Le colonel Ballis, qui était chef adjoint des opérations à l’état-major de la MINUAR, a fait cette déclaration lors de sa déposition devant la Commission rwandaise d’enquête sur le rôle présumé de la France pendant le génocide de 1994.

"Notre cellule des renseignements faisait état de camps d'entraînement où des instructeurs français apprenaient aux Interahamwe des éléments de combat et de la guerre", a témoigné l’officier belge cité par ARI.

"Au cours des briefings journaliers, elle signalait la présence des gens du Détachement d'assistance militaire, (DAMI). Nous n'étions pas autorisés à les arrêter ou même à leur demander ce qu'ils faisaient à Kigali", a-t-il précisé.

"Une fois, (le général) Roméo Dallaire (commandant de la MINUAR, ndlr) a envoyé une patrouille après qu'il avoir reçu des informations faisant état d'entraînements des Interahamwe par des instructeurs français au nord de l'aéroport de Kigali", a relaté le témoin.

"Arrivés sur place, ils (les casques bleus de la MINUAR) n'ont vu personne", a indiqué Ballis, expliquant que les instructeurs français avaient certainement été avertis de l’arrivée de la patrouille MINUAR.

Selon lui, des soldats français sont restés au Rwanda déguisés en civils alors que leur contingent avait officiellement quitté le pays à la mi-décembre 1993.
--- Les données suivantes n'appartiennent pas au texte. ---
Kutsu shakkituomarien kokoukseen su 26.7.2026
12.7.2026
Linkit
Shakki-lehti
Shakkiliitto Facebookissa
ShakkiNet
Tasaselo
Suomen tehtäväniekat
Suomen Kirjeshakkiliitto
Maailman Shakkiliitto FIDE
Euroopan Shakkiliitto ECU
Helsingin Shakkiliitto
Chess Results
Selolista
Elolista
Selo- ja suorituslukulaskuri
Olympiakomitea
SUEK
"Certains Français, censés avoir quitté le Rwanda à la mi- décembre 1993, s'étaient déguisés en civils et ont continué à faire ce qu'ils faisaient avant. J'ai reconnu un d'entre eux que j'ai rencontré à l'Hôtel Méridien", a dit le colonel Walter Ballis, qui a affirmé avoir été surpris de constater le 09 ou le 10 avril 1994 que son uniforme de militaire belge avait disparu de l’hôtel Méridien où il logeait et en a conclu qu’il avait été volé.

Le colonel Ballis a indiqué que des témoignages faisaient état de la présence de militaires habillés en uniforme belge mais portant des bérets de l’armée française dans la nuit du 6 avril 1994 à Masaka, la colline d’où auraient été tirés les missiles qui ont abattu l'avion du président Juvénal Habyarimana.
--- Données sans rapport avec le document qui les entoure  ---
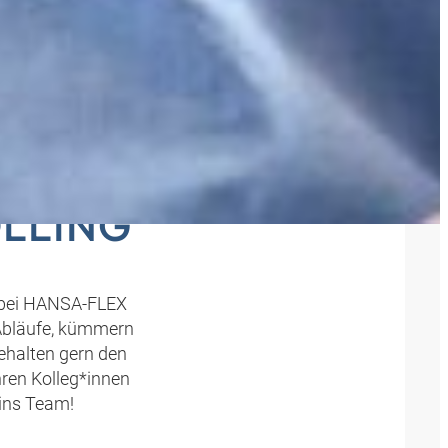
ICH
LLING
r bei HANSA‑FLEX
e Abläufe, kümmern
halten gern den
hren Kolleg*innen
 ins Team!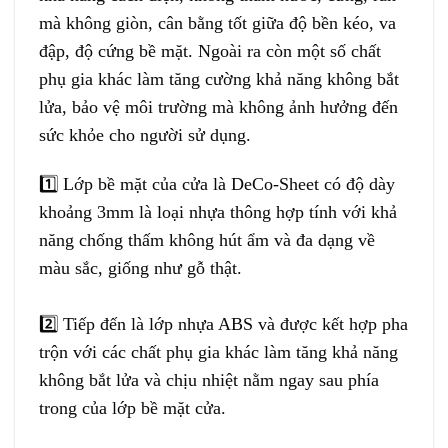
mà không giòn, cân bằng tốt giữa độ bền kéo, va
đập, độ cứng bề mặt. Ngoài ra còn một số chất
phụ gia khác làm tăng cường khả năng không bắt
lửa, bảo vệ môi trường mà không ảnh hưởng đến
sức khỏe cho người sử dụng.
1️⃣
Lớp bề mặt của cửa là DeCo-Sheet có độ dày
khoảng 3mm là loại nhựa thông hợp tính với khả
năng chống thấm không hút ẩm và đa dạng về
màu sắc, giống như gỗ thật.
2️⃣
Tiếp đến là lớp nhựa ABS và được kết hợp pha
trộn với các chất phụ gia khác làm tăng khả năng
không bắt lửa và chịu nhiệt nằm ngay sau phía
trong của lớp bề mặt cửa.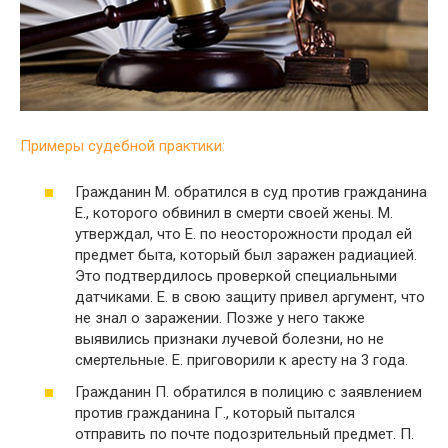
Примеры судебной практики:
Гражданин М. обратился в суд против гражданина
Е., которого обвинил в смерти своей жены. М.
утверждал, что Е. по неосторожности продал ей
предмет быта, который был заражен радиацией.
Это подтвердилось проверкой специальными
датчиками. Е. в свою защиту привел аргумент, что
не знал о заражении. Позже у него также
выявились признаки лучевой болезни, но не
смертельные. Е. приговорили к аресту на 3 года.
Гражданин П. обратился в полицию с заявлением
против гражданина Г., который пытался
отправить по почте подозрительный предмет. П.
Sans désigner explicitement les Français comme responsables de l’attentat, il a déclaré que les missiles qui ont été utilisés pour abattre cet avion n'existaient pas dans l'arsenal belge à cette époque.

"Je doute fort que les ex-Forces armées rwandaises (ex-FAR) du président Habyarimana disposaient de ces missiles, moins encore le Front patriotique rwandais (FPR, ex-rébellion, actuellement au pouvoir), a-t-il indiqué.

"Ce n'est pas la France qui a commis le génocide, ce ne sont pas les Hutus comme ethnie qui ont commis le génocide. Dans chaque groupe de personnes, il y a de malins génies. Dans les hautes sphères de la politique française, il y a eu des gens qui ont eu des idées mauvaises sur le Rwanda", a-t-il conclu.